Last updated at Thu, 21 Dec 2023 19:54:33 GMT

Ready or not, the cloud is here. Across the board, an overwhelming majority of organizations recognize the value of the cloud. According to a recent survey conducted by Rapid7, 90% of respondents believe that cloud operations are critical to the competitiveness of their business. Analysts agree — Gartner recently forecasted that by 2026, cloud end-user spending will make up to 45% of overall IT spend.

We've established that the industry accepts the shift toward the cloud, so today we're taking that a step further, specifically looking at attitudes toward automation in cloud security. To set the scene, 86% of respondents to our recent survey say they trust automation in their cloud security at least as much as manual effort by humans. Yet less than half (47%) have actually implemented automation in their cloud security program.

So what gives? Why does this gap exist between trust and actual adoption?

Attitudes toward automation

There's a variety of factors that impact trust in automation, such as vendor relationships and breach history. For example, when surveying organizations about their trust in automation versus skilled professionals, 18% of those that reported a breach said they don't trust automation. If you compare this to organizations that did not report a breach, only 14% stated they don't trust automation. This slight uptick shows that organizations who already suffered a security incident are slightly more gun-shy of implementing automated security solutions as compared to those who didn't.

Luckily for organizations hesitant to trust automation in the cloud, it is not an all-or-nothing exercise. There are different actions and levels of automation that can be experimented with until greater trust is achieved.
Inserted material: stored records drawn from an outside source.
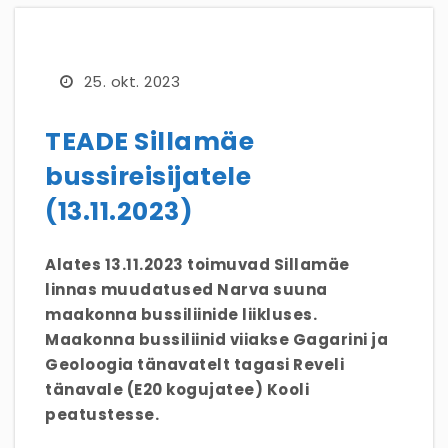
25. okt. 2023
TEADE Sillamäe
bussireisijatele
(13.11.2023)
Alates 13.11.2023 toimuvad Sillamäe
linnas muudatused Narva suuna
maakonna bussiliinide liikluses.
Maakonna bussiliinid viiakse Gagarini ja
Geoloogia tänavatelt tagasi Reveli
tänavale (E20 kogujatee) Kooli
peatustesse.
For example, organizations can start with a cloud security solution automatically performing only one of monitoring, reporting, or remediation.

However, if you're looking to benchmark against what other leading companies are doing, 56% of respondents trust automation in their cloud security program to do all three of the above — monitoring, reporting, and remediation.

Looking ahead

This growing level of trust in cloud security automation is reflected in many companies' future plans as well. Another 25% of organizations are planning on implementing automation into their cloud security program over the next 12 months. Implementation may be lagging behind, but it's still a goal many organizations are striving for. It's clear that while trust must continue to be earned, the time is now for automation adoption in order to drive cloud security forward.